Thursday, January 21, 2016

Heroin

Heroin seems to be the drug of our time.

Last year, a newsmagazine published this graphic on the rise in US deaths deaths from heroin addiction and deaths per year, based on data from the Centers for Disease Control.  There is no indication the rate of deaths has dropped since 2013.



There seem to be several reasons why this is happening now.

More Prescription Opioids

In 1996, the painkiller OxyContin first hit the pharmaceutical market.

OxyContin was made of a highly addictive generic painkiller, oxycodone, that previously had been prescribed only for desperate sick people, typically those dying of cancer and in great pain.  The Oxy reformulation included a timed-release mechanism to frustrate abuse by spreading its painkilling effects over time and not in a single burst.

Purdue Pharma promoted OxyContin as a new, safer painkiller, and doctors began prescribing it for many more medical conditions.  It was a true blockbuster drug, with sales starting at $45 million in 1996, growing to $1.1 billion in 2000 and then to $3.1 billion by 2010.

Unfortunately, the addiction-blocking effects were oversold, and some people who were prescribed Oxy became addicted.  In addition drug enthusiasts learned to frustrate the delayed release function by crushing Oxy pills into powder that could be snorted and that yielded a high comparable to that of heroin.  A black market developed for Oxy, and addictions and overdoses followed.

After paying more than than $600 million in fines in 2007 for false advertising, Purdue re-engineered  Oxy to frustrate further street sales and abuse.  Its patent, which ended in 2013, was reset and the company was still selling about $3 billion of the stuff in 2014, when Forbes estimated the net worth of the company's family  owners at $14 billion.  (The article is up on theidiosyncratist.tumblr.com.)

And Oxy was not the only popular painkiller on the street.  There others, including Vicodin, fentanyl and codeine.

(By 2007, the CDC reported, Americans accounted for less than five percent of world population but consumed 80 percent of prescription painkillers.  In that year, prescription opioids were involved in more overdose deaths than heroin and cocaine combined.  Use of these medicines had increased 400 percent in the previous 10 years.)

Here is an interesting chart circulated by the CDC about painkiller prescriptions written in each state in 2012.
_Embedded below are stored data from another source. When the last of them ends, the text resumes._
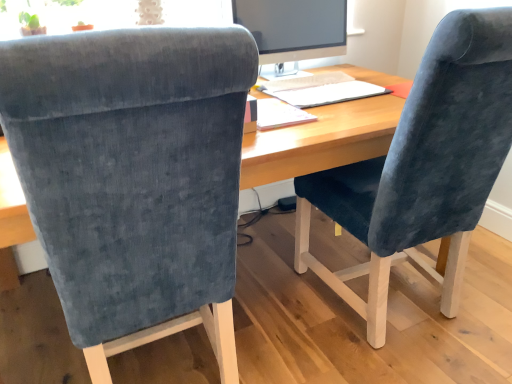 Question: From a real-world perspective, is white paper notepad at center located beneath velvet blue chair at center, the second chair viewed from the right?

Choices:
 (A) no
 (B) yes

Answer: (A)

Question: Can you confirm if white paper notepad at center is wider than velvet blue chair at center, which is counted as the 1th chair, starting from the left?

Choices:
 (A) yes
 (B) no

Answer: (B)

Question: Is white paper notepad at center smaller than velvet blue chair at center, which is counted as the 1th chair, starting from the left?

Choices:
 (A) no
 (B) yes

Answer: (B)

Question: Could you tell me if white paper notepad at center is turned towards velvet blue chair at center, the second chair viewed from the right?

Choices:
 (A) no
 (B) yes

Answer: (A)

Question: Is white paper notepad at center bigger than velvet blue chair at center, the second chair viewed from the right?

Choices:
 (A) no
 (B) yes

Answer: (A)

Question: Is point (281, 21) positioned closer to the camera than point (426, 117)?

Choices:
 (A) farther
 (B) closer

Answer: (A)

Question: Looking at the image, does matte black monitor at upper center seem bigger or smaller compared to velvet blue chair at right, the 2th chair viewed from the left?

Choices:
 (A) small
 (B) big

Answer: (A)

Question: From a real-world perspective, is matte black monitor at upper center positioned above or below velvet blue chair at right, the 2th chair viewed from the left?

Choices:
 (A) below
 (B) above

Answer: (B)

Question: Based on their positions, is matte black monitor at upper center located to the left or right of velvet blue chair at right, which is the first chair from right to left?

Choices:
 (A) left
 (B) right

Answer: (A)

Question: Looking at the image, does velvet blue chair at right, which is the first chair from right to left, seem bigger or smaller compared to wooden desk at center?

Choices:
 (A) big
 (B) small

Answer: (B)

Question: Considering the positions of point (426, 139) and point (23, 198), is point (426, 139) closer or farther from the camera than point (23, 198)?

Choices:
 (A) farther
 (B) closer

Answer: (A)

Question: In terms of width, does velvet blue chair at right, which is the first chair from right to left, look wider or thinner when compared to wooden desk at center?

Choices:
 (A) wide
 (B) thin

Answer: (B)

Question: In the image, is velvet blue chair at right, the 2th chair viewed from the left, on the left side or the right side of wooden desk at center?

Choices:
 (A) right
 (B) left

Answer: (A)

Question: Is point (296, 41) positioned closer to the camera than point (96, 271)?

Choices:
 (A) farther
 (B) closer

Answer: (A)

Question: Considering the relative positions of matte black monitor at upper center and velvet blue chair at center, which is counted as the 1th chair, starting from the left, in the image provided, is matte black monitor at upper center to the left or to the right of velvet blue chair at center, which is counted as the 1th chair, starting from the left,?

Choices:
 (A) left
 (B) right

Answer: (B)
The implication is not that people in some states suffer more pain but rather that doctors in some states wrote many more painkiller prescriptions.

There was a public debate during the period about whether painkillers were being overprescribed.  The pro-prescription people argued that pain itself was debilitating and that the mitigation of suffering was a reasonable medical goal.
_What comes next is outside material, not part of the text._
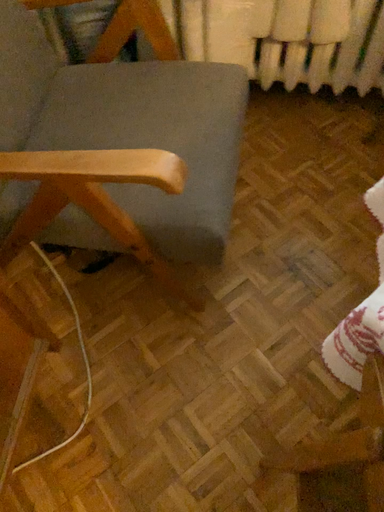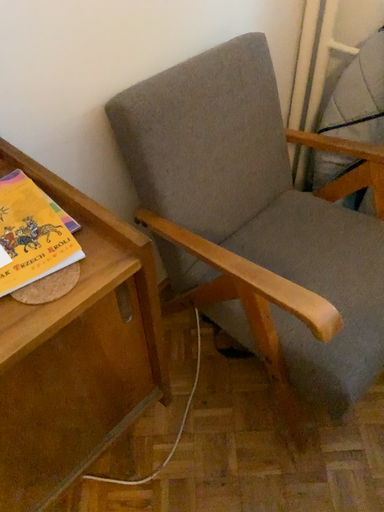 Question: How did the camera likely rotate when shooting the video?

Choices:
 (A) rotated left
 (B) rotated right

Answer: (A)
Those opposed warned of addiction, and in fact a black market for Oxycontin and other prescription opioids had developed during the period.  Some users became addicted over the course of using  painkillers prescribed by physicians, others after buying the drugs on the street.

State and federal authorities began tightening the rules on painkillers and prosecuting doctors who appeared to be writing too many such prescriptions without justification.

More Heroin

In 1996, the same year that Oxycontin was introduced, California became the first state to legalize the use of marijuana for "medical" purposes.  This opened the door for more legalization, less enforcement of marijuana laws, more private cultivation of marijuana plants and wider availability of marijuana generally.

Unfortunately, this disrupted the business model of Latin American narcotrafficantes who for years had been growing and exporting marijuana to the U.S., and making good money at it.

So the Sinaloa Cartel, and others, sized up the market.   They recognized that there was solid demand in the U.S. for harder drugs.  The narcotics gangs cut back marijuana cultivation and started growing opium poppies instead.  The resin of the poppies was used to make heroin.

There were several pluses to this strategy:  First, the country already had a large number of prescription drug abusers -- recreational users as well as addicts who could satisfy their cravings with heroin.

Second, if exported at a certain scale, the heroin could be supplied more cheaply than Oxy -- at $4 a dose, say, compared with the street price of $40 for an Oxy pill.  In markets, the cheaper producer generally wins greater market share.

Third, at such a price, many more people could be induced to try heroin.  If all worked out, the new heroin customers would become addicted.  They would be much more regular customers than the old marijuana customers had been.

There were only two downsides.

The first was that turf battles among drug cartels and between cartels and law enforcement and citizens led to an estimated 100,000 killings in Latin America.

The second was that heroin could be laced with dangerous other substances, bad ones, that could sicken or even kill people.  (And there was always the problem of overdose deaths.)

But people who produce and sell illegal drugs generally aren't afflicted with high-minded scruples.

That is how you end up with charts like the one at the top of this article.